The Connection () is a 2014 action crime thriller film directed by Cédric Jimenez and produced by Alain Goldman. The film was inspired by the events of the French Connection in the 1970s, starring Jean Dujardin as police magistrate Pierre Michel (juge) and Gilles Lellouche as Gaëtan "Tany" Zampa, a drug gang ringleader. The film premiered at the Toronto International Film Festival on 10 September 2014.

Plot 
1970s Marseilles is ruled by a brutal drug gang importing morphine from Turkey, transforming it into heroin and exporting the product to New York under the gang name la French. The gang, led by the cold-hearted Gaètan Tany Zampa (Gilles Lellouche), is boosting its income from drug trafficking by doing extortion and robberies. Former Juvenile Court judge Pierre Michel (Jean Dujardin) is transferred to an organized crime unit, but finds out that la French's crimes are difficult or impossible to prove and that the police unit investigating heroin trade under Captain Aimé-Blanc has nothing relevant to report.
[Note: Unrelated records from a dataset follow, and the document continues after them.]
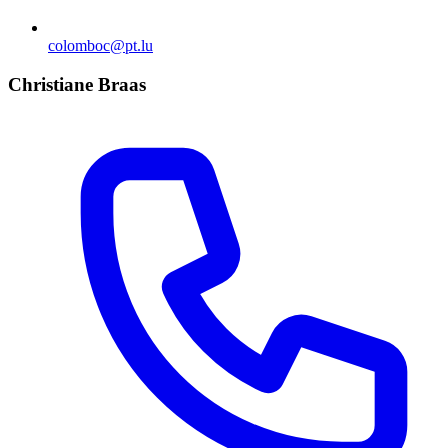
colomboc@pt.lu
Christiane Braas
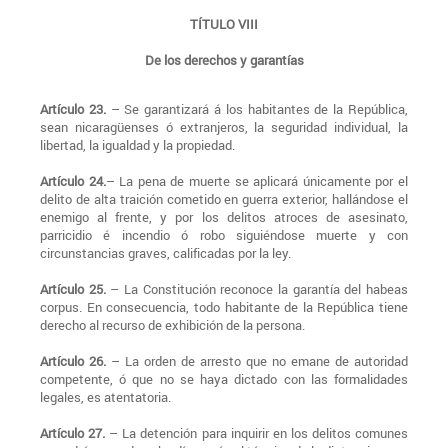
TÍTULO VIII
De los derechos y garantías
Artículo 23.
– Se garantizará á los habitantes de la República,
sean nicaragüenses ó extranjeros, la seguridad individual, la
libertad, la igualdad y la propiedad.
Artículo 24.
– La pena de muerte se aplicará únicamente por el
delito de alta traición cometido en guerra exterior, hallándose el
enemigo al frente, y por los delitos atroces de asesinato,
parricidio é incendio ó robo siguiéndose muerte y con
circunstancias graves, calificadas por la ley.
Artículo 25.
– La Constitución reconoce la garantía del habeas
corpus. En consecuencia, todo habitante de la República tiene
derecho al recurso de exhibición de la persona.
Artículo 26.
– La orden de arresto que no emane de autoridad
competente, ó que no se haya dictado con las formalidades
legales, es atentatoria.
Artículo 27.
– La detención para inquirir en los delitos comunes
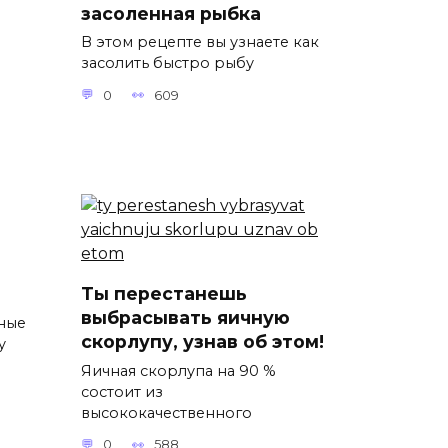
засоленная рыбка
В этом рецепте вы узнаете как
засолить быстро рыбу
0
609
Ты перестанешь
выбрасывать яичную
ные
скорлупу, узнав об этом!
у
Яичная скорлупа на 90 %
состоит из
высококачественного
0
588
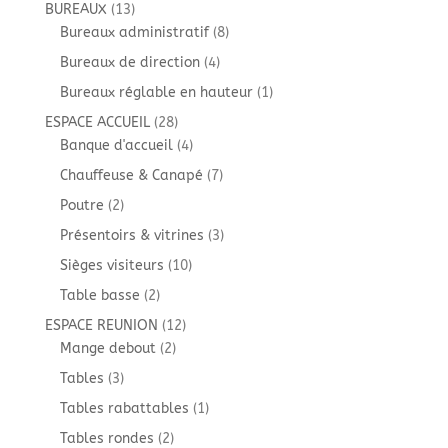
produits
13
BUREAUX
13
produits
8
Bureaux administratif
8
produits
4
Bureaux de direction
4
produits
1
Bureaux réglable en hauteur
1
produit
28
ESPACE ACCUEIL
28
produits
4
Banque d'accueil
4
produits
7
Chauffeuse & Canapé
7
produits
2
Poutre
2
produits
3
Présentoirs & vitrines
3
produits
10
Sièges visiteurs
10
produits
2
Table basse
2
produits
12
ESPACE REUNION
12
2
produits
Mange debout
2
produits
3
Tables
3
produits
1
Tables rabattables
1
produit
2
Tables rondes
2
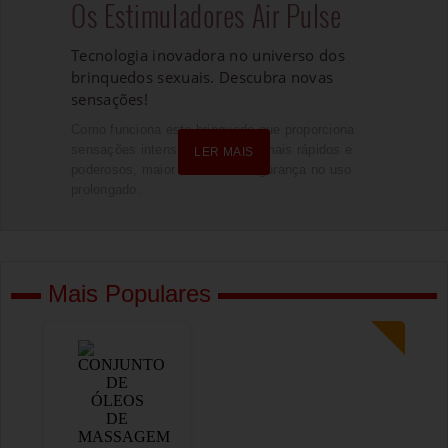
Os Estimuladores Air Pulse
Tecnologia inovadora no universo dos
brinquedos sexuais. Descubra novas
sensações!
Como funciona este brinquedo que proporciona
sensações intensas, orgasmos mais rápidos e
LER MAIS
LER MAIS
poderosos, maior conforto e segurança no uso
prolongado.
Mais Populares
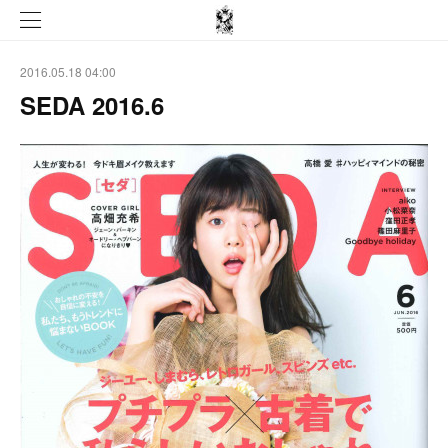
2016.05.18 04:00
SEDA 2016.6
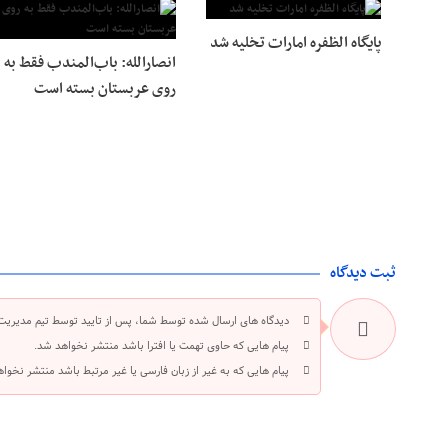
پایگاه الظفره امارات تخلیه شد
انصارالله: باب‌المندب فقط به
روی عربستان بسته است
ثبت دیدگاه
دیدگاه های ارسال شده توسط شما، پس از تایید توسط تیم مدیریت
پیام هایی که حاوی تهمت یا افترا باشد منتشر نخواهد شد.
پیام هایی که به غیر از زبان فارسی یا غیر مرتبط باشد منتشر نخوا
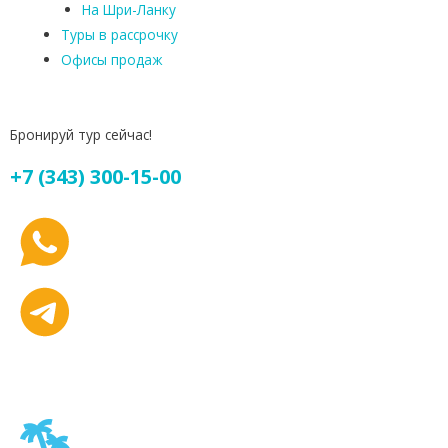
На Шри-Ланку
Туры в рассрочку
Офисы продаж
Бронируй тур сейчас!
+7 (343) 300-15-00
Following a tip given by one of Michel's informants, the heroin-addicted teenager Lily, they arrest Charles Peretti, an old Corsican chemist who formerly produced heroin for la French. After he refuses to give information about the gang and its leader, preferring to spend the rest of his life in prison rather than risk his life by collaborating with police, the gang murders Lily and her friend, Fabrizio Mandonato, Peretti's nephew. Enraged by Tany killing his informers and because he can find out nothing relevant about the gang, Michel orders all lower cadres of la French arrested, "cutting the octopus' arms". Feeling menaced by the aggressive behaviour of the new judge, one of Tany's lieutenants, "Le Fou", breaks with the gang leader. While trying to take over Zampa's criminal business, Le Fou is shot and wounded by Zampa and his men, but escapes from hospital and begins a bloody feud, killing two of the gang's leaders, Franky and Robert, both close friends of Tany. Enraged and grieving, Tany retaliates by brutally killing Le Fou's girlfriend and numerous innocent bystanders. Fearing the criminal feud will take more lives and appealing to the procurator, Michel manages to get illegal surveillance on all the criminals involved in the feud, successfully avoiding the confrontation between Tany and Le Fou and arresting Le Fou.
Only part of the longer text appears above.